The United States of America, land of the free, is home to 5 percent of the world's population but 25 percent of its prisoners. The cost of having so many people in the penal system adds up to $80 billion per year, more than three times the budget for NASA. This massive system exploded in size relatively recently, with the prison population increasing by six-fold in the last four decades.
Ten percent of these prisoners are kept in private prisons, which are owned and operated for the sake of profit by contractors. In theory, these operations cost less than public prisons and jails, and states can save money by contracting them to incarcerate people. They have a long history in the United States and are used in many other countries as well.
However, despite the pervasiveness of private contractors in the American prison system, there is not much research into how well they live up to their promise to provide similar services at a lower cost to the state. The little research that is available often encounters difficulties in trying to compare the costs and benefits of facilities with vastly different operations and occasionally produces results suggesting there are few benefits to privatization.

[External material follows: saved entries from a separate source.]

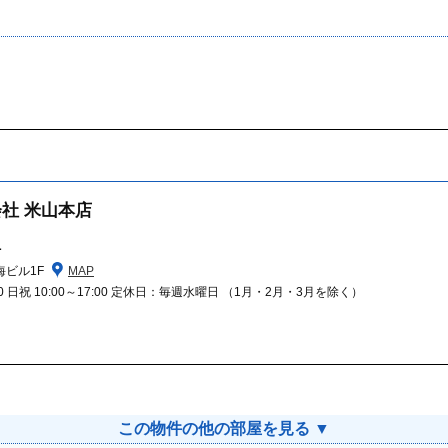
社 米山本店
1
海ビル1F
MAP
:00 日祝 10:00～17:00 定休日：毎週水曜日 （1月・2月・3月を除く）
この物件の他の部屋を見る ▼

A new study by Dr. Anita Mukherjee and published in the American Economic Journal: Economic Policy joins the debate with a robust consideration of the costs and benefits of private prisons. Its findings suggest that some private prisons keep people incarcerated longer and save less money than advertised.
Mississippi Blues
The study focuses on prisons in Mississippi. Despite its comparatively high rate of incarceration, Mississippi's prison system is very similar to that of other states that also use private prisons. Demographically, its system is representative of the rest of the U.S. prison system, and its inmates are sentenced for similar amounts of time.
The state attempts to get the most out of its privatization efforts, as a 1994 law requires all contracts for private prisons in Mississippi to provide at least a 10 percent cost savings over public prisons while providing similar services. As a result, the state seeks to maximize its savings by sending prisoners to private institutions first if space if available.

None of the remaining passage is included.